▶ [Work to complete]:
Under this line are the records; repeat exactly the lines starting at the one containing "your documents or how to" and ending at the one containing "thinking. This survey", omitting pictures.

START Available data

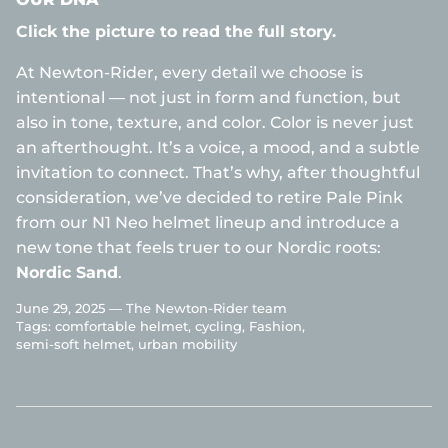
Click the picture to read the full story.
At Newton-Rider, every detail we choose is
intentional — not just in form and function, but
also in tone, texture, and color. Color is never just
an afterthought. It’s a voice, a mood, and a subtle
invitation to connect. That’s why, after thoughtful
consideration, we’ve decided to retire Pale Pink
from our N1 Neo helmet lineup and introduce a
new tone that feels truer to our Nordic roots:
Nordic Sand
.
June 29, 2025 —
The Newton-Rider team
Tags:
comfortable helmet
cycling
Fashion
semi-soft helmet
urban mobility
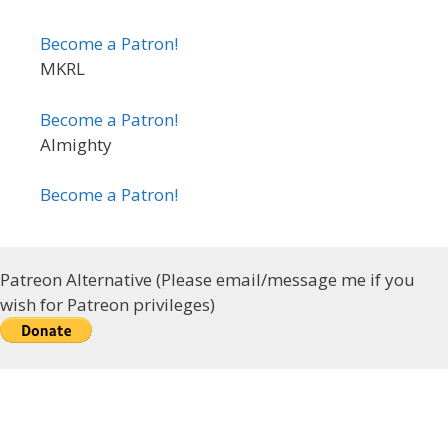
Become a Patron!
MKRL
Become a Patron!
Almighty
Become a Patron!
Patreon Alternative (Please email/message me if you
wish for Patreon privileges)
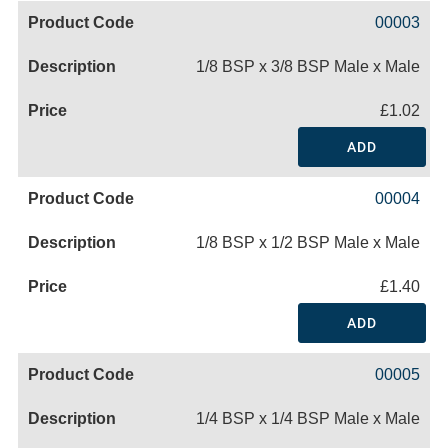
00003
1/8 BSP x 3/8 BSP Male x Male
£1.02
ADD
00004
1/8 BSP x 1/2 BSP Male x Male
£1.40
ADD
00005
1/4 BSP x 1/4 BSP Male x Male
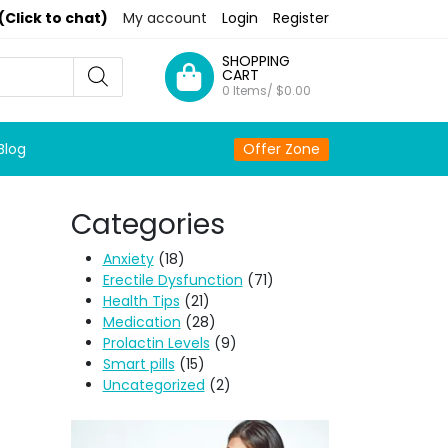
(Click to chat)
My account
Login
Register
SHOPPING
CART
0 Items/
$
0.00
Blog
Offer Zone
Categories
Anxiety
(18)
Erectile Dysfunction
(71)
Health Tips
(21)
Medication
(28)
Prolactin Levels
(9)
Smart pills
(15)
Uncategorized
(2)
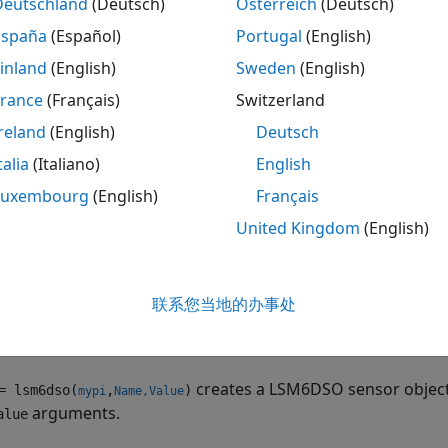
Deutschland
(Deutsch)
Österreich
(Deutsch)
ote
España
(Español)
Portugal
(English)
o generate C/C++ code for this object and its associated 
inland
(English)
Sweden
(English)
icense.
France
(Français)
Switzerland
reland
(English)
Deutsch
tion
talia
(Italiano)
English
ax
Luxembourg
(English)
Français
United Kingdom
(English)
 = lsm6dso(mypi)
 = lsm6dso(mypi,Name,Value)
iption
联系您当地的办事处
creates a LSM6DSO sensor object with defau
 lsm6dso(
)
mypi
tion to the sensor on the Raspberry Pi hardware
.
mypi
creates a LSM6DSO sensor object
 lsm6dso(
,
)
mypi
Name,Value
arguments.
alue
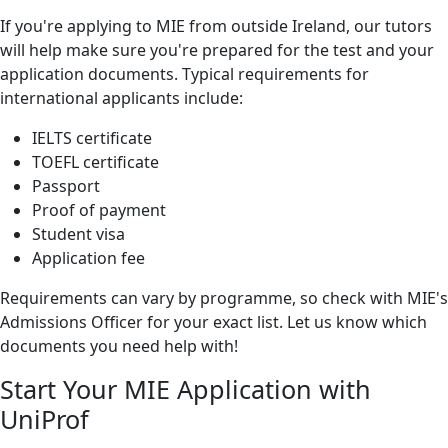
If you're applying to MIE from outside Ireland, our tutors
will help make sure you're prepared for the test and your
application documents. Typical requirements for
international applicants include:
IELTS certificate
TOEFL certificate
Passport
Proof of payment
Student visa
Application fee
Requirements can vary by programme, so check with MIE's
Admissions Officer for your exact list. Let us know which
documents you need help with!
Start Your MIE Application with
UniProf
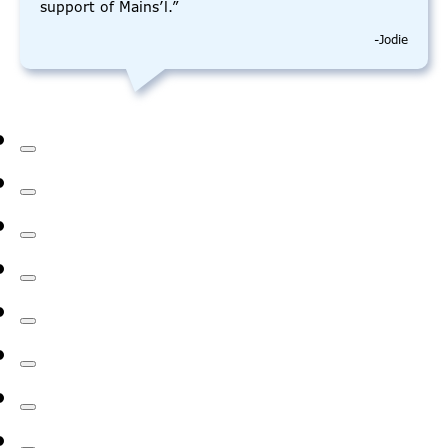
support of Mains’l.”
-Jodie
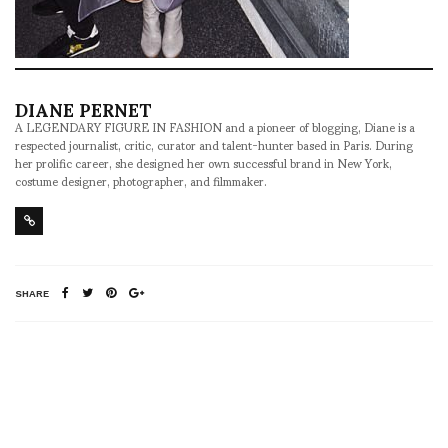
DIANE PERNET
A LEGENDARY FIGURE IN FASHION and a pioneer of blogging, Diane is a
respected journalist, critic, curator and talent-hunter based in Paris. During
her prolific career, she designed her own successful brand in New York,
costume designer, photographer, and filmmaker.
SHARE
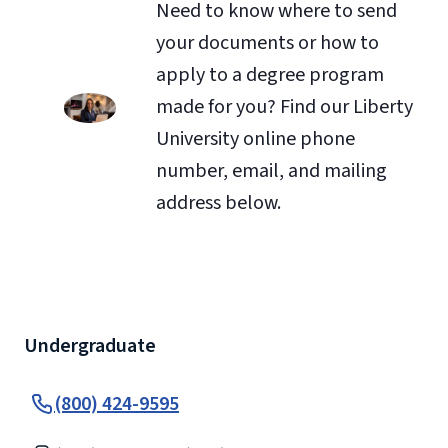
Need to know where to send
your documents or how to
apply to a degree program
made for you? Find our Liberty
University online phone
number, email, and mailing
address below.
Undergraduate
(800) 424-9595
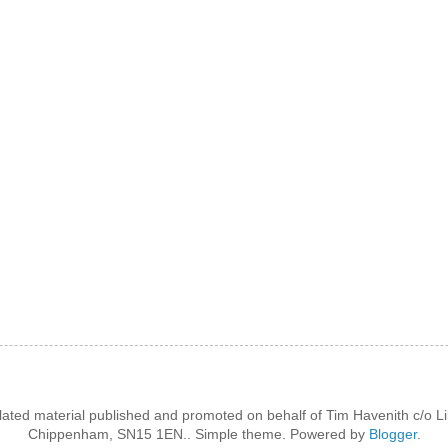
lated material published and promoted on behalf of Tim Havenith c/o Li
Chippenham, SN15 1EN.. Simple theme. Powered by
Blogger
.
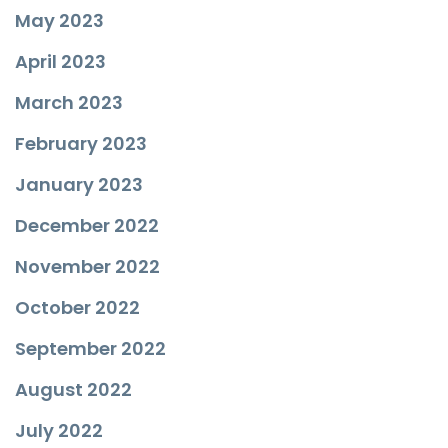
May 2023
April 2023
March 2023
February 2023
January 2023
December 2022
November 2022
October 2022
September 2022
August 2022
July 2022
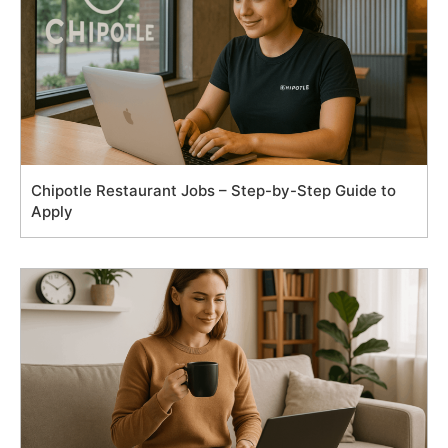
Chipotle Restaurant Jobs – Step-by-Step Guide to
Apply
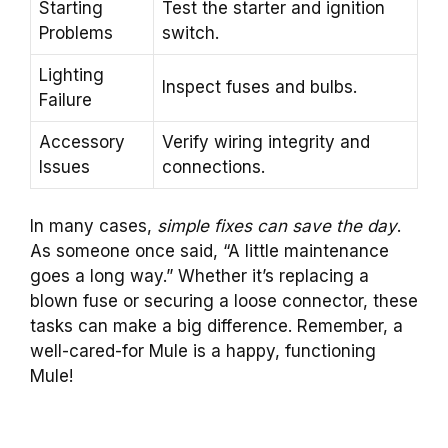
Starting
Test the starter and ignition
Problems
switch.
Lighting
Inspect fuses and bulbs.
Failure
Accessory
Verify wiring integrity and
Issues
connections.
In many cases,
simple fixes can save the day
.
As someone once said, “A little maintenance
goes a long way.” Whether it’s replacing a
blown fuse or securing a loose connector, these
tasks can make a big difference. Remember, a
well-cared-for Mule is a happy, functioning
Mule!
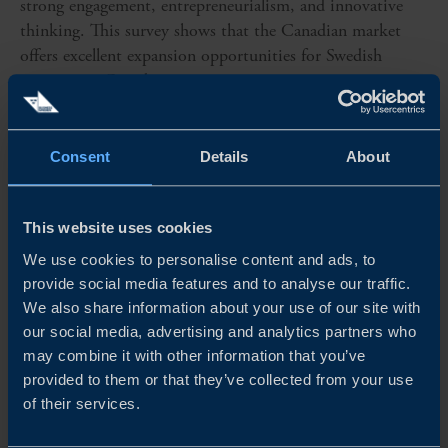
strong engagement, entrepreneurialism, and innovative
thinking. This survey shows that the Canadian market
offers excellent expansion opportunities for Swedish
companies. Canada is a...
READ MORE
Consent
Details
About
This website uses cookies
We use cookies to personalise content and ads, to
provide social media features and to analyse our traffic.
We also share information about your use of our site with
our social media, advertising and analytics partners who
may combine it with other information that you’ve
provided to them or that they’ve collected from your use
of their services.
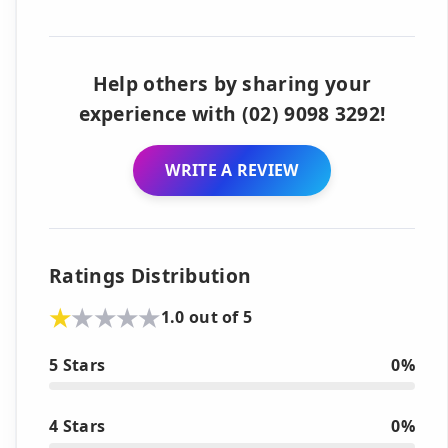
Help others by sharing your
experience with (02) 9098 3292!
WRITE A REVIEW
Ratings Distribution
1.0 out of 5
5 Stars
0%
4 Stars
0%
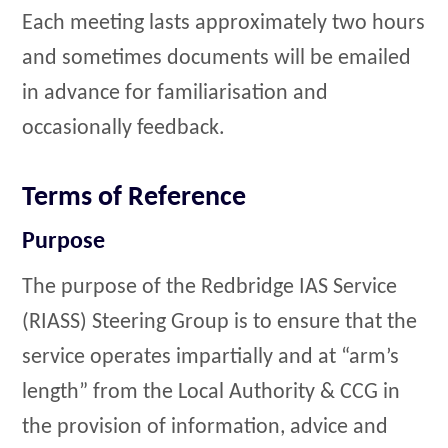
Each meeting lasts approximately two hours
and sometimes documents will be emailed
in advance for familiarisation and
occasionally feedback.
Terms of Reference
Purpose
The purpose of the Redbridge IAS Service
(RIASS) Steering Group is to ensure that the
service operates impartially and at “arm’s
length” from the Local Authority & CCG in
the provision of information, advice and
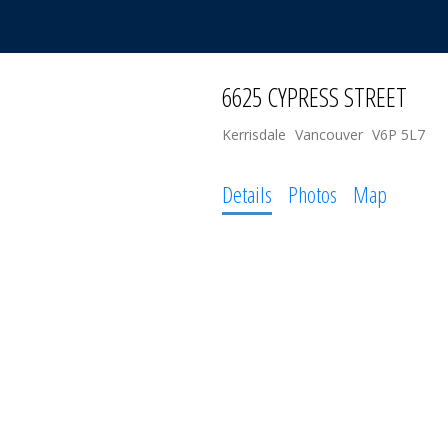
6625 CYPRESS STREET
Kerrisdale
Vancouver
V6P 5L7
Details
Photos
Map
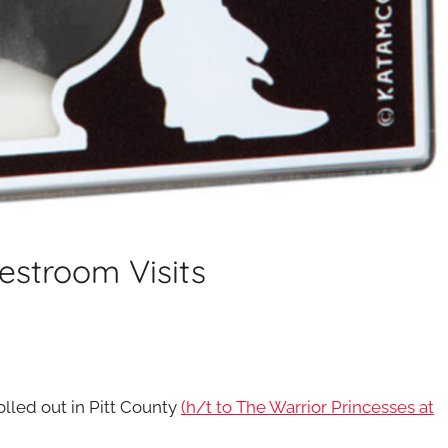
Restroom Visits
rolled out in Pitt County
(h/t to The Warrior Princesses at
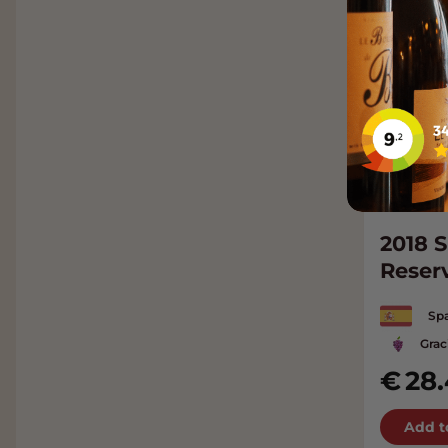
2018 S
Reser
Spa
Grac
28
Add t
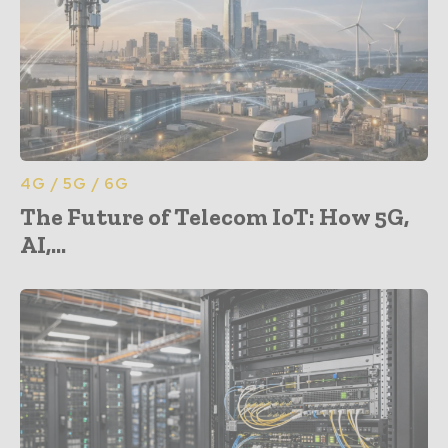
4G / 5G / 6G
The Future of Telecom IoT: How 5G,
AI,...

END Available data

▶ [Written response]:
your documents or how to
apply to a degree program
made for you? Find our Liberty
University online phone
number, email, and mailing
address below.
Undergraduate
(800) 424-9595
lated material published and promoted on behalf of Tim Havenith c/o Li
Chippenham, SN15 1EN.. Simple theme. Powered by
Blogger
.
May 2023
April 2023
March 2023
February 2023
January 2023
December 2022
November 2022
October 2022
September 2022
August 2022
July 2022
Chipotle Restaurant Jobs – Step-by-Step Guide to
Apply
Starting
Test the starter and ignition
Problems
switch.
Lighting
Inspect fuses and bulbs.
Failure
Accessory
Verify wiring integrity and
Issues
connections.
In many cases,
simple fixes can save the day
.
As someone once said, “A little maintenance
goes a long way.” Whether it’s replacing a
blown fuse or securing a loose connector, these
tasks can make a big difference. Remember, a
well-cared-for Mule is a happy, functioning
Mule!
strong engagement, entrepreneurialism, and innovative
thinking. This survey shows that the Canadian market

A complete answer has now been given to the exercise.